Pour lui, le Hirak que l’on connaît aujourd’hui ne peut factuellement pas être mis sur le même plan que celui qui a mobilisé 13 millions d’Algériens et qui a fait tomber l’ancien Président Abdelaziz Bouteflika au printemps 2019.

«Le premier Hirak a mobilisé en masse et avait des objectifs précis, qu’il a réalisés en grande partie», affirme le chercheur.

Parmi ces objectifs, d’empêcher le Président Bouteflika de se présenter pour un cinquième mandat, mais aussi la condamnation des élus et hommes d’affaires corrompus. Sur le premier point, les manifestants ont obtenu totale satisfaction, et sur le second, des personnalités en haut lieu sont tombées.
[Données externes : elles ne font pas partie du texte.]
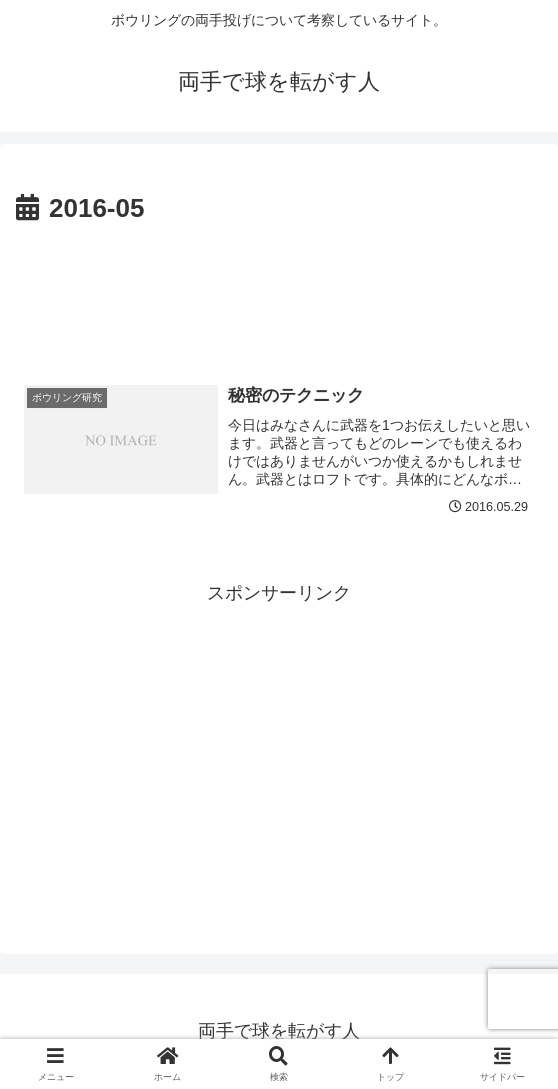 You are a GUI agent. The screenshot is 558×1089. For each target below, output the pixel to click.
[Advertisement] (279, 291) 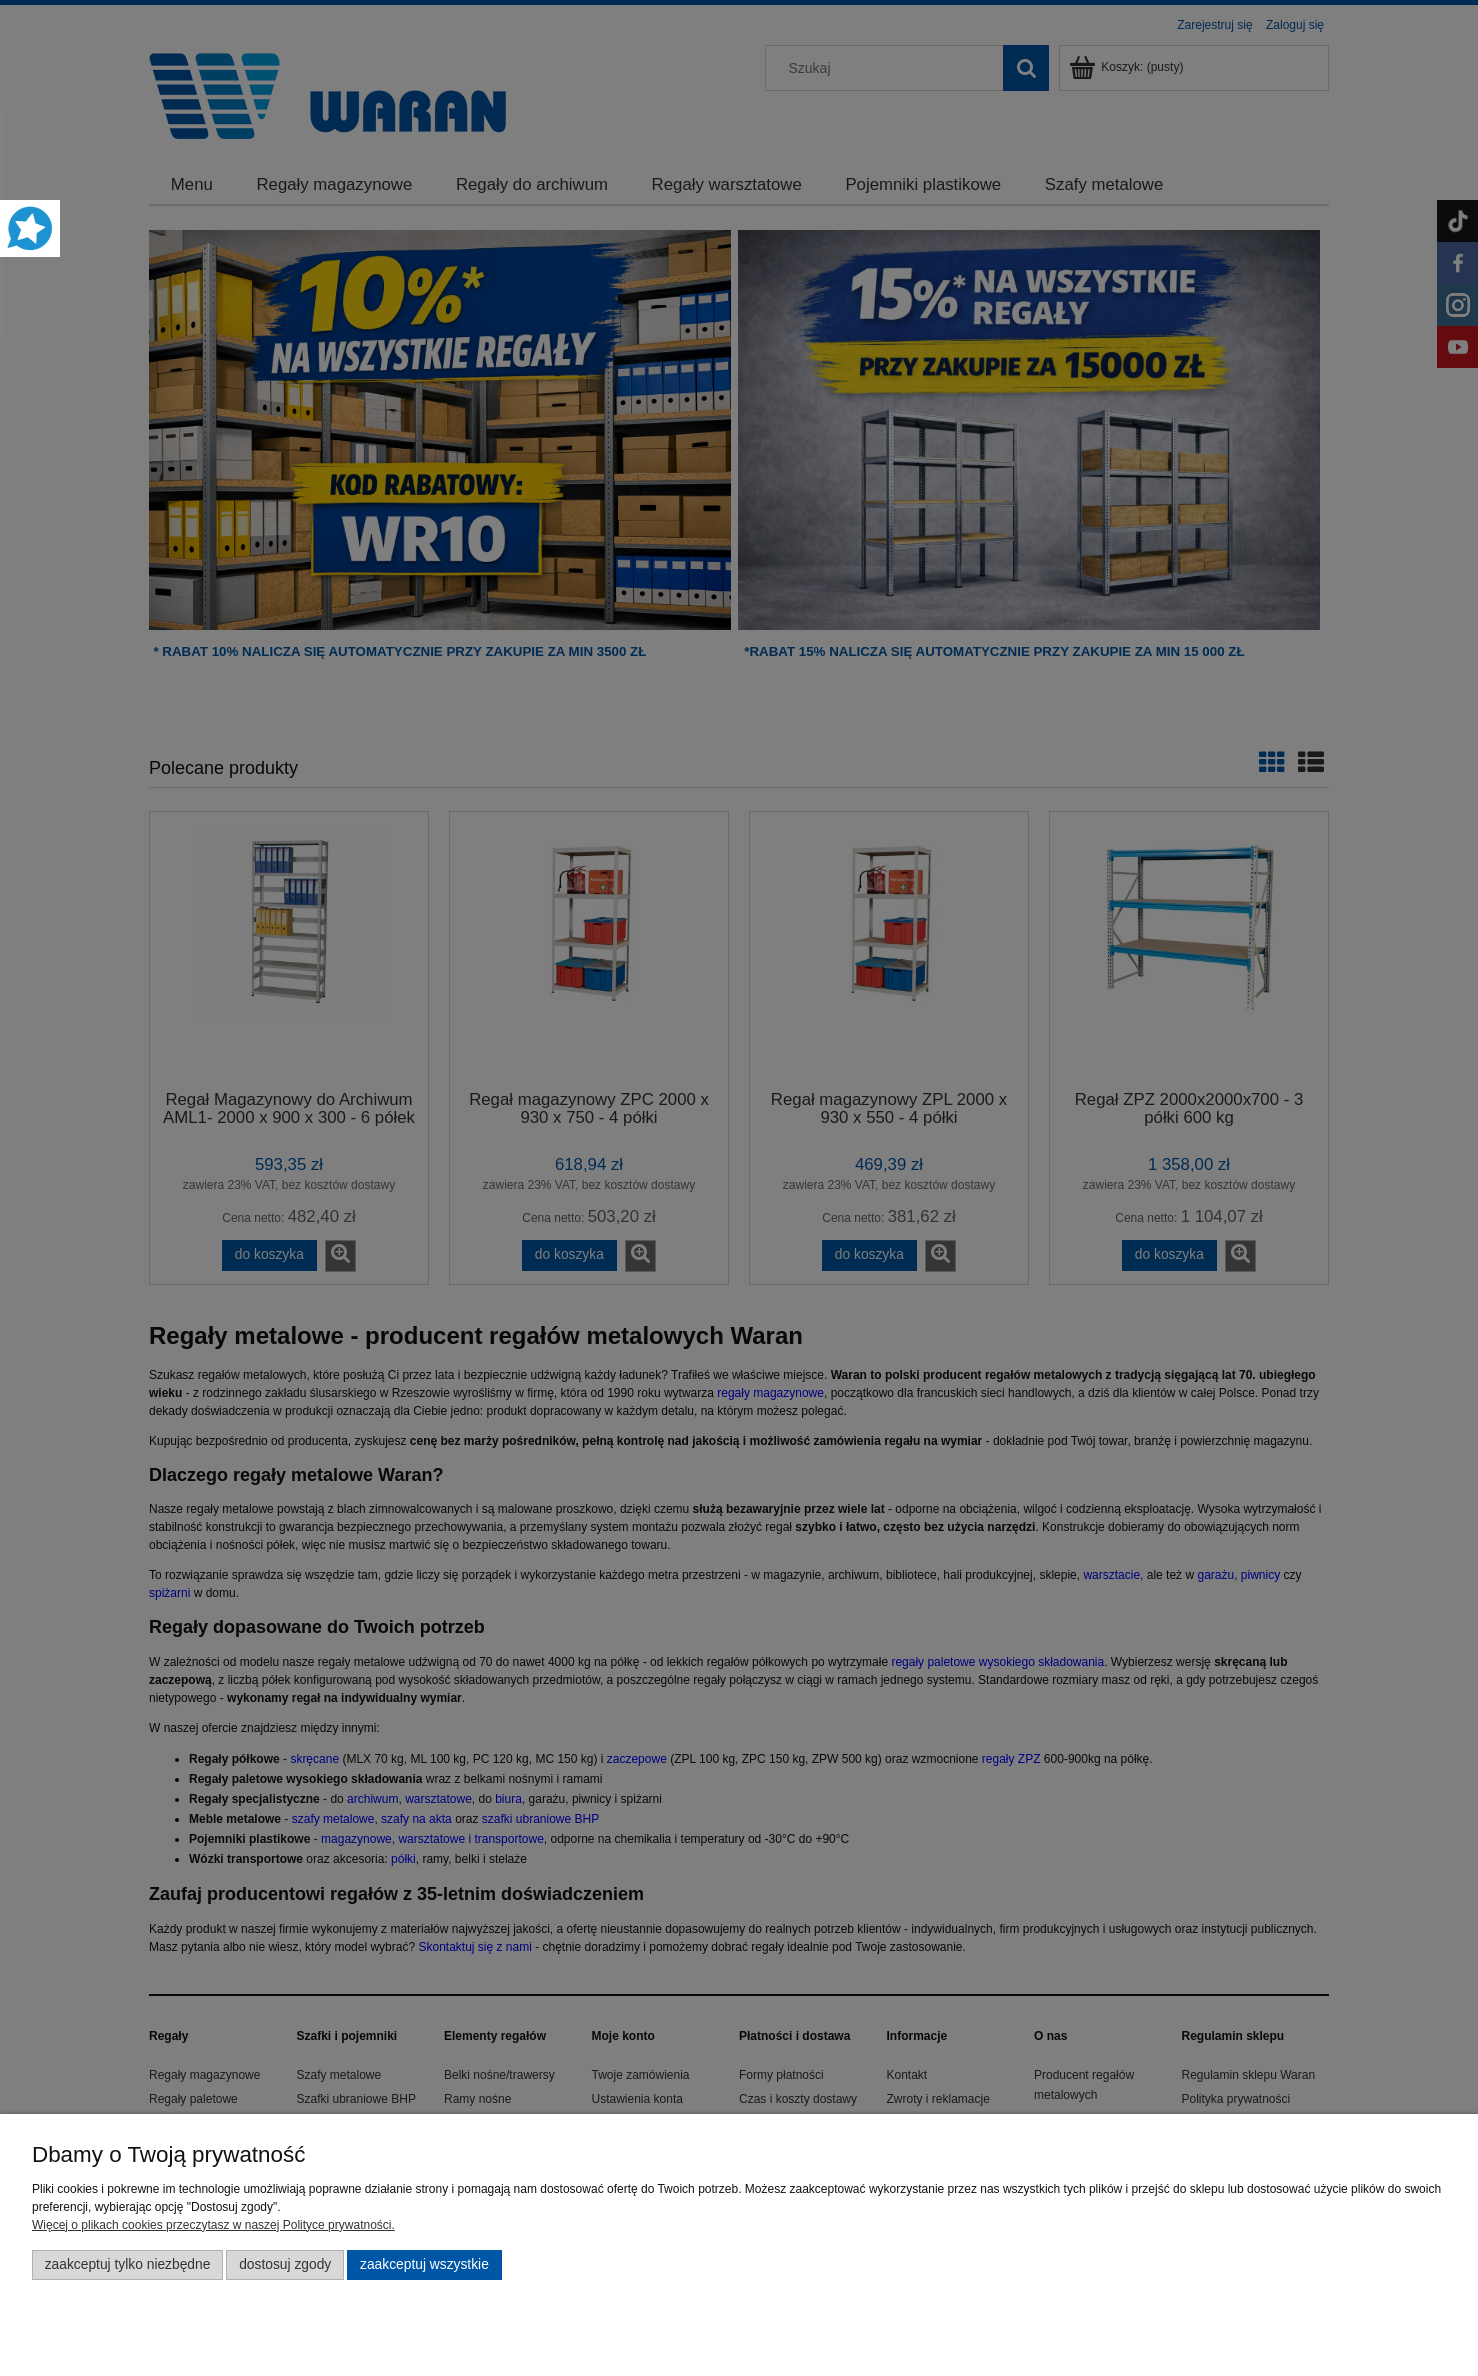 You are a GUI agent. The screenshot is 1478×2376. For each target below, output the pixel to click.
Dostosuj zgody (285, 2264)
Un tribunal d’Alger a condamné, ce 28 janvier, les deux ex-Premiers ministres Ahmed Ouyahia et Abdelmalek Sellal à respectivement 15 et 12 ans d’emprisonnement.

L’homme d’affaires algérien Ali Haddad, ex-patron des patrons, et plusieurs ministres liés au Président déchu Abdelaziz Bouteflika ont de surcroît été condamnés, à l’été 2020 à Alger, à de lourdes peines de prison pour corruption.

Face à cette différence claire entre le premier et le second Hirak, Abdelmajid Tebboune serait en train d’enfoncer les derniers clous dans le cercueil du mouvement, estime Riadh Sidaoui. Et la libération de ces 101 détenus est un des ultimes moyens d’y parvenir.